Amanda Fitzpatrick, NBC 5 News
Dallas residents talk about race relations 20 years after the start of the Los Angeles riots, which killed 55 people.
It was 1992 when Los Angeles police were caught on tape beating Rodney King. The accused officers, who were white, were later acquitted. People in LA rioted, 55 people died and racial tensions worsened.
Now, 20 years later, members of First Baptist Dallas recall the day the riots took place.
"It doesn't even seem possible. It seems like yesterday," said church member Kerri Lorey.
Lorey, also remembers the pain from the images she saw on television. Police in riot gear, looters and violence.
"I just remember thinking, 'Gosh, there's so much destruction going on. Why is this happening?' I just didn't understand it and it just makes me sad that's happening in our own country, because it shouldn't be. We should be loving one another," said Lorey.
In South Dallas, where greens, yams and cornbread are being served inside the South Dallas Cafe, patrons are dishing out their own conversation about the love lost during the LA riots.

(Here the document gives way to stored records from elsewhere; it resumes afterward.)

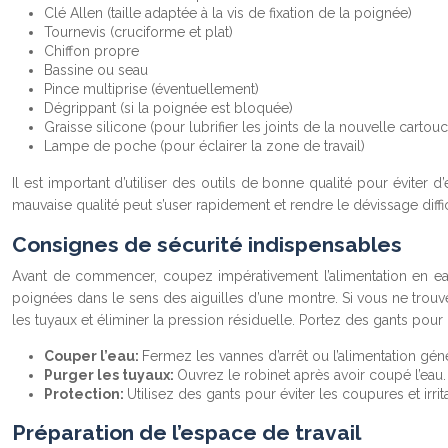
Clé Allen (taille adaptée à la vis de fixation de la poignée)
Tournevis (cruciforme et plat)
Chiffon propre
Bassine ou seau
Pince multiprise (éventuellement)
Dégrippant (si la poignée est bloquée)
Graisse silicone (pour lubrifier les joints de la nouvelle cartou
Lampe de poche (pour éclairer la zone de travail)
Il est important d’utiliser des outils de bonne qualité pour évite
mauvaise qualité peut s’user rapidement et rendre le dévissage diffic
Consignes de sécurité indispensables
Avant de commencer, coupez impérativement l’alimentation en eau 
poignées dans le sens des aiguilles d’une montre. Si vous ne trouve
les tuyaux et éliminer la pression résiduelle. Portez des gants pour
Couper l’eau:
Fermez les vannes d’arrêt ou l’alimentation gén
Purger les tuyaux:
Ouvrez le robinet après avoir coupé l’eau.
Protection:
Utilisez des gants pour éviter les coupures et irrit
Préparation de l’espace de travail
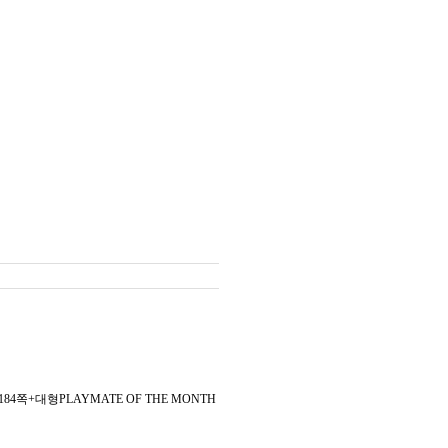
쪽+대형PLAYMATE OF THE MONTH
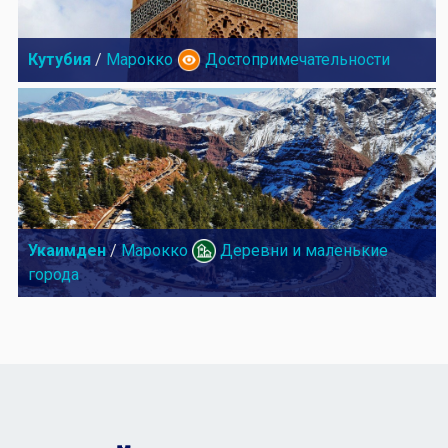
Кутубия
/
Марокко
Достопримечательности
Укаимден
/
Марокко
Деревни и маленькие
города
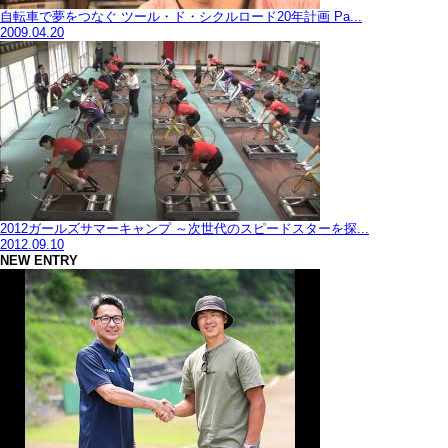
自転車で夢をつなぐ ツール・ド・シクルロード20年計画 Pa...
2009.04.20
2012ガールズサマーキャンプ ～次世代のスピードスターを探...
2012.09.10
NEW ENTRY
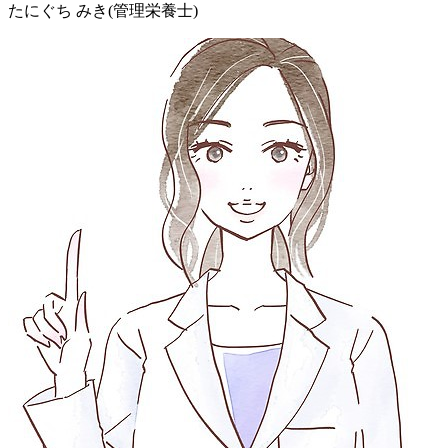
たにぐち みき
(管理栄養士)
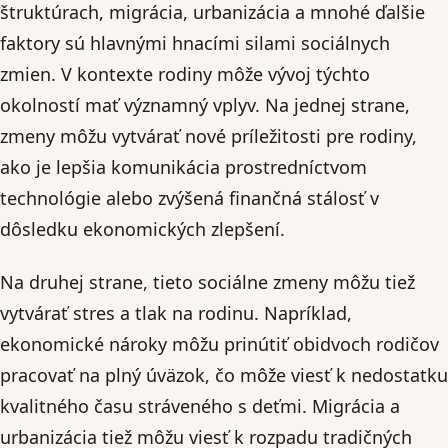
štruktúrach, migrácia, urbanizácia a mnohé ďalšie
faktory sú hlavnými hnacími silami sociálnych
zmien. V kontexte rodiny môže vývoj týchto
okolností mať významný vplyv. Na jednej strane,
zmeny môžu vytvárať nové príležitosti pre rodiny,
ako je lepšia komunikácia prostredníctvom
technológie alebo zvýšená finančná stálosť v
dôsledku ekonomických zlepšení.
Na druhej strane, tieto sociálne zmeny môžu tiež
vytvárať stres a tlak na rodinu. Napríklad,
ekonomické nároky môžu prinútiť obidvoch rodičov
pracovať na plný úväzok, čo môže viesť k nedostatku
kvalitného času stráveného s deťmi. Migrácia a
urbanizácia tiež môžu viesť k rozpadu tradičných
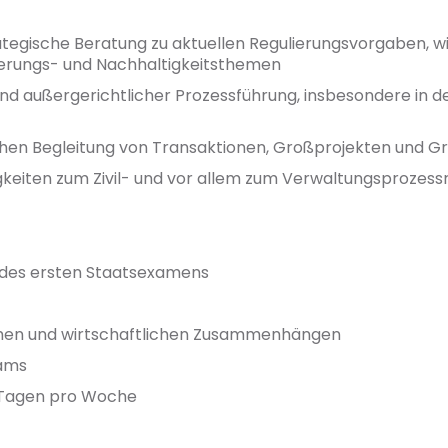
ategische Beratung zu aktuellen Regulierungsvorgaben, wie
sierungs- und Nachhaltigkeitsthemen
und außergerichtlicher Prozessführung, insbesondere in 
schen Begleitung von Transaktionen, Großprojekten und 
eiten zum Zivil- und vor allem zum Verwaltungsprozess
 des ersten Staatsexamens
emen und wirtschaftlichen Zusammenhängen
eams
i Tagen pro Woche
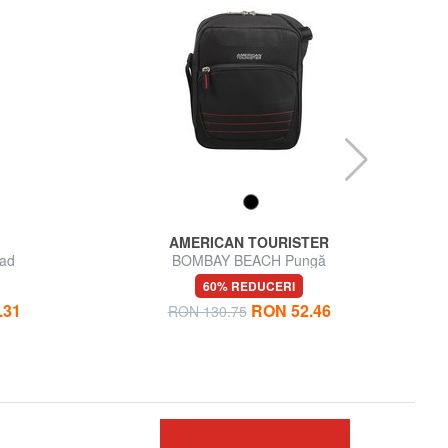
AMERICAN TOURISTER
Pad
BOMBAY BEACH Pungă
KE
60% REDUCERI
.31
RON 52.46
RON 130.75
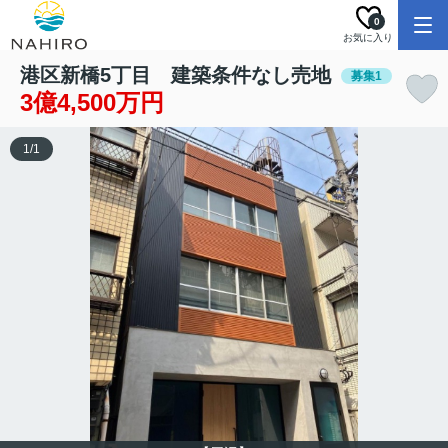
0
お気に入り
港区新橋5丁目 建築条件なし売地
募集1
3億4,500万円
1
/
1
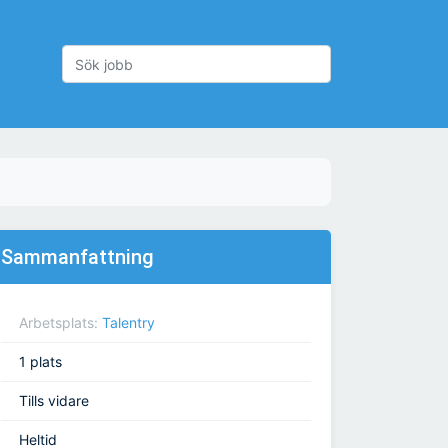
Sammanfattning
Arbetsplats:
Talentry
1 plats
Tills vidare
Heltid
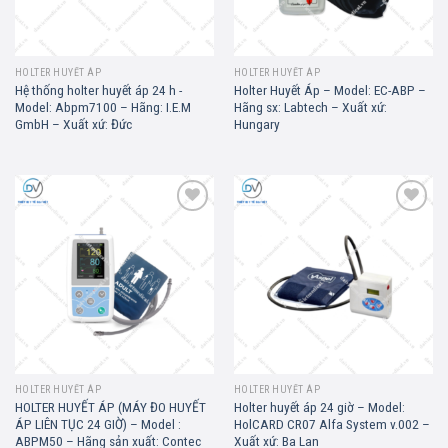
HOLTER HUYẾT ÁP
HOLTER HUYẾT ÁP
Hệ thống holter huyết áp 24 h -
Holter Huyết Áp – Model: EC-ABP –
Model: Abpm7100 – Hãng: I.E.M
Hãng sx: Labtech – Xuất xứ:
GmbH – Xuất xứ: Đức
Hungary
Add to
Add to
wishlist
wishlist
HOLTER HUYẾT ÁP
HOLTER HUYẾT ÁP
HOLTER HUYẾT ÁP (MÁY ĐO HUYẾT
Holter huyết áp 24 giờ – Model:
ÁP LIÊN TỤC 24 GIỜ) – Model :
HolCARD CR07 Alfa System v.002 –
ABPM50 – Hãng sản xuất: Contec
Xuất xứ: Ba Lan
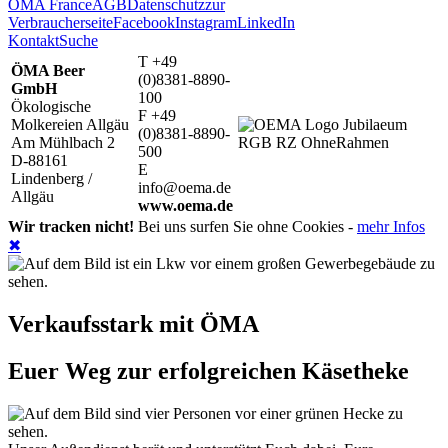
ÖMA France
AGB
Datenschutz
zur
Verbraucherseite
Facebook
Instagram
LinkedIn
Kontakt
Suche
T +49
ÖMA Beer
(0)8381-8890-
GmbH
100
Ökologische
F +49
Molkereien Allgäu
(0)8381-8890-
Am Mühlbach 2
500
D-88161
E
Lindenberg /
info@oema.de
Allgäu
www.oema.de
Wir tracken nicht!
Bei uns surfen Sie ohne Cookies -
mehr Infos
✖
Verkaufsstark mit ÖMA
Euer Weg zur erfolgreichen Käsetheke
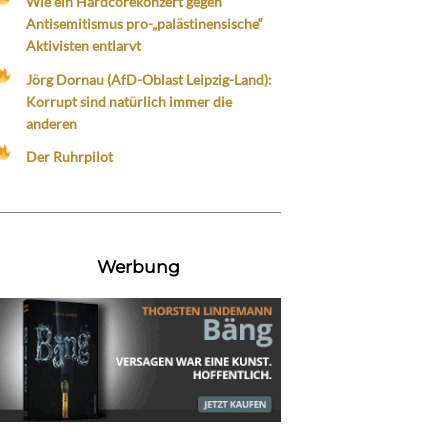
Wie ein Hardcorekonzert gegen
Antisemitismus pro-„palästinensische“
Aktivisten entlarvt
Jörg Dornau (AfD-Oblast Leipzig-Land):
Korrupt sind natürlich immer die
anderen
Der Ruhrpilot
Werbung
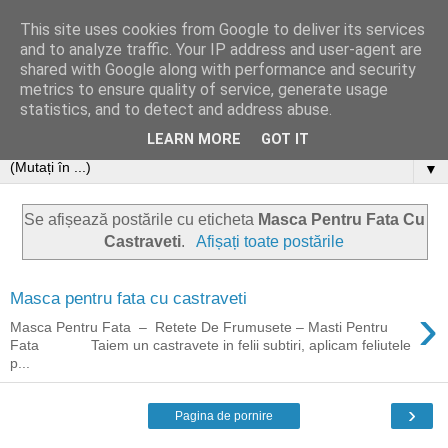
This site uses cookies from Google to deliver its services
and to analyze traffic. Your IP address and user-agent are
shared with Google along with performance and security
metrics to ensure quality of service, generate usage
statistics, and to detect and address abuse.
LEARN MORE
GOT IT
▼
Se afișează postările cu eticheta
Masca Pentru Fata Cu
Castraveti
.
Afișați toate postările
Masca pentru fata cu castraveti
›
Masca Pentru Fata – Retete De Frumusete – Masti Pentru
Fata Taiem un castravete in felii subtiri, aplicam feliutele
p...
›
Pagina de pornire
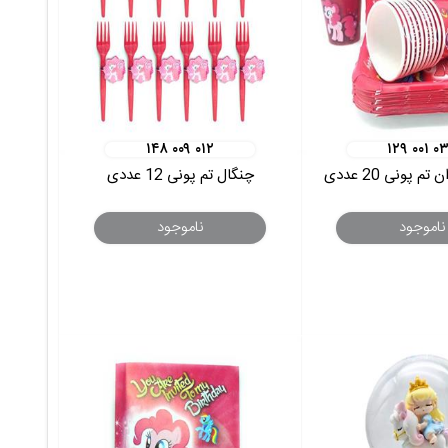
۱۴۸ ۰۰۹ ۰۱۲
۱۲۹ ۰۰۱ ۰
م پونی 20 عددی
چنگال تم پونی 12 عددی
ناموجود
ناموجود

Crystal Miller feels as if racism still exists, but remains hopeful that everyone can get along.
"It's not gone, it is not going away. I don't know that it will ever go away," said Miller. "I just have hope that we have a God that is going to bring us together and as we look to him that will happen."
Keith Spurlock recalls six infamous words spoken by King after the riots that may still help mend race relations.
"I just remember Rodney King and his statement, 'Can't we all just get along?'" said Spurlock.